Members have entered glowing reports on the Barge Inn, located near Pewsey in Wiltshire. But the place has recently changed hands, so some may be interested in the experience we had at the site this past weekend.

If you are 20 years old and into shouting, drinking and smoking weed all night, or if you are a 60 year old druid determined not to grow up, this is now the place for you. For the rest of us, this place is Hell on earth. But let's go through the plus points - there are a few. The location is great, right on the canal with a chalk white horse in the near distance. The camp site is a decent size, fairly level and looks well drained. And the toilet block, while a portakabin affair, is reasonably clean. When you arrive, you see three decrepit, self-build motorhomes, that look semi-permanent. They are populated by equally decrepit ageing hippie types who self-police the campsite. They take your money - £7.50 per person per night - and leave you to yourself. They did warn us that there would be music that night until about midnight, which was fine. We were accompanied by our son and his girlfriend, who are both Reading Festival veterans. Things started to go wrong only about 9PM, when the "music" turned into a full rave with laser light show that went on well past midnight. Then the main music stopped, and various groups continued shouting, drinking, puking and running around the entire night long. Around 1PM a tent was pitched right next to us for the purposes of weed smoking, and it was packed with people getting high before being dismantled in the early morning. 

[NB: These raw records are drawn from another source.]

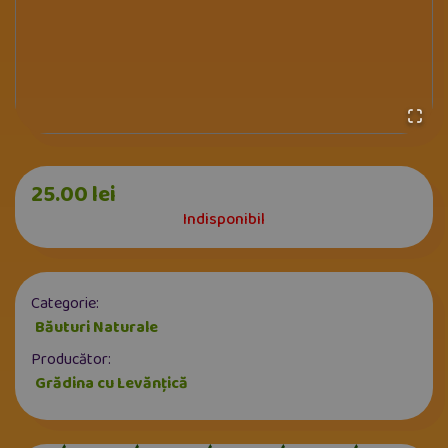
25.00
lei
Indisponibil
Categorie:
Băuturi Naturale
Producător:
Grădina cu Levănțică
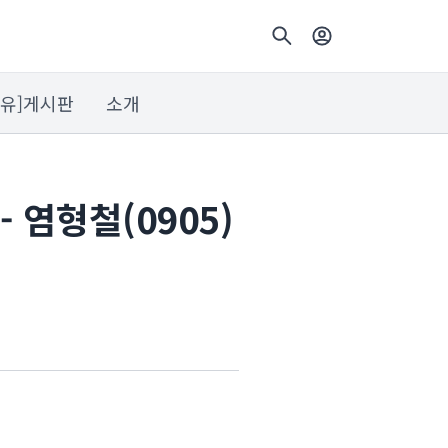
자유]게시판
소개
 염형철(0905)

Maybe we were unlucky, but it disappointed us that nothing at all was done to curb the noise and illegal goings-on. We felt really sorry for regular campers, especially those with children, who had to endure it. Several units just packed up and left through the night, unable to stand any more. There are great pub campsites nearby at the White Swan at Wilcot and the Bruce Arms on the Pewsey-Burbage road, so why take the chance. This has now become a ghastly, uncaring dump to be avoided at all costs.


----------



## deefordog (Dec 31, 2013)

Could you post the same review on ukcampsite?http://www.ukcampsite.co.uk/sites/reviews.asp?revid=6071

Might help others stay clear.


----------



## pandalf (Oct 29, 2006)

O placed a similar post on UKCampsite and Trip Advisor.


----------



## pandalf (Oct 29, 2006)

Interestingly, the very similar review has been removed from the Trip Advisor website, with a bullsh*t excuse that my review referred to a different establishment! And the version on UKCampsite has mysteriously never been published. It says a lot for the true impartiality - or lack of it - that the moderators of these websites really have. Trip Advisor is obviously in the pocket of businesses that will threaten if their revenues are in danger. I know my review was extremely inflammatory - in fact, the first time I ever posted a rating of 1 in Trip Advisor in over 100 reviews. But the reality is that we observed at first hand appalling mismanagement and illegal activity at the campsite that was ignored, to the detriment of the many regular campers who were there. I pity the next person who stays at this site based on the carefully engineered Trip Advisor reviews that make it sound like Utopia.


----------



## 1302 (Apr 4, 2006)

Come on now - stop sitting on the fence  :lol:


----------



## Kaytutt (Feb 5, 2013)

Uk campsite reviews can take a few days to get posted, I think they get a large volume of reviews. I've posted less than favourable reviews in the past and they've always published them


----------



## Camdoon (Sep 21, 2012)

Oh to be young again and want to head off to such a site


----------